News Ryzen 9 7950X3D surfaces with 192MB L3 cache — 3D V-Cache ES CPU has 64MB more than retail CPU

Status
Not open for further replies.
Even a regular 7950X3D is a very impressive, sophisticated processor. If you want "it all", gaming, professional workloads, it delivers like no others. I am looking forward to seeing the 8000 series and its comparative performance. Maybe an 8800X3D?
 
Even a regular 7950X3D is a very impressive, sophisticated processor. If you want "it all", gaming, professional workloads, it delivers like no others. I am looking forward to seeing the 8000 series and its comparative performance. Maybe an 8800X3D?
Expected to be called 9000 series.

If AMD wants to impress, they release a 9960X3D: 8 Zen 5 cores with 3D V-Cache, and 16 Zen 5c cores. None of the scheduling issues seen with 7950X3D/7900X3D, they would still only have to add 1 cache chiplet, and it would lead in multi-threading.
 
Expected to be called 9000 series.

If AMD wants to impress, they release a 9960X3D: 8 Zen 5 cores with 3D V-Cache, and 16 Zen 5c cores. None of the scheduling issues seen with 7950X3D/7900X3D, they would still only have to add 1 cache chiplet, and it would lead in multi-threading.

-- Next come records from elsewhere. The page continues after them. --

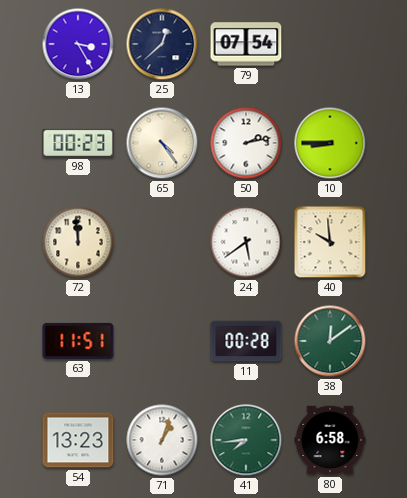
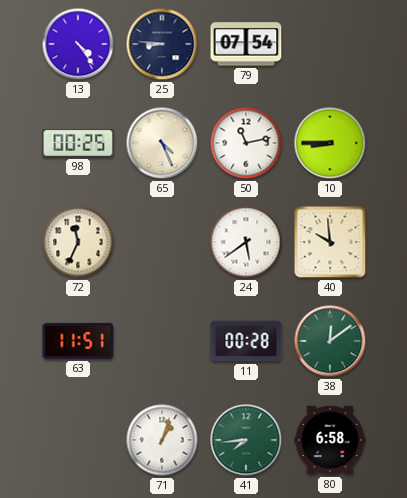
13: 3:25 -> 4:24
25: 12:38 -> 8:46
98: 00:23 -> 00:25
65: 4:24 -> 4:26
50: 2:13 -> 11:13
72: 11:59 -> 11:34
54: 13:23 -> none
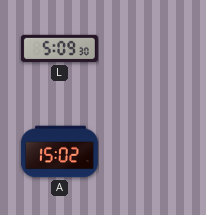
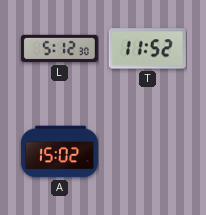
L: 5:09 -> 5:12
T: none -> 11:52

But presumably at a significant clock speed deficit as neither 3D cache nor C cores have shown they can clock as high as regular cores yet. That could be a problem.
 
This seems to be a side effect of Windows' VBS (Core Isolation) feature, where enabling it will cause the system to mis-report L3 cache size as 2 x 96MB.

I tested it on my own 7950X3D and was able to reproduce the issue, as shown here.
View: https://imgur.com/a/54d8cdF


Enabling VBS shows 192MB in Task Manager, or 2 x 96MB in CPU-Z.
Disabling VBS (and rebooting) shows 128MB in Task Manager, and 96 MB + 32 MB in CPU-Z.
 
Expected to be called 9000 series.

If AMD wants to impress, they release a 9960X3D: 8 Zen 5 cores with 3D V-Cache, and 16 Zen 5c cores. None of the scheduling issues seen with 7950X3D/7900X3D, they would still only have to add 1 cache chiplet, and it would lead in multi-threading.
How do you figure that it wouldn't have any scheduling issues?!
Software doesn't understand, on its own, that the c cores are any different from any other cores, also I very much doubt they can fit 16c cores into the space of 8 normal cores, that would need a space benefit of at least 50% and the rumors are for about 35% ,so they would have to add one ccx more or change the size of it changing all of the tooling, and that's very doubtful as well.
 
  • Like
Reactions: thestryker
But presumably at a significant clock speed deficit as neither 3D cache nor C cores have shown they can clock as high as regular cores yet. That could be a problem.
Clock speed deficit, sure. Significant? Nah. The 3D cache cores would be the gaming cores, but still have respectable clocks despite losing a few hundred MHz turbo, and then the 16 C cores would be faster for multithreading than another 8 cores clocked higher.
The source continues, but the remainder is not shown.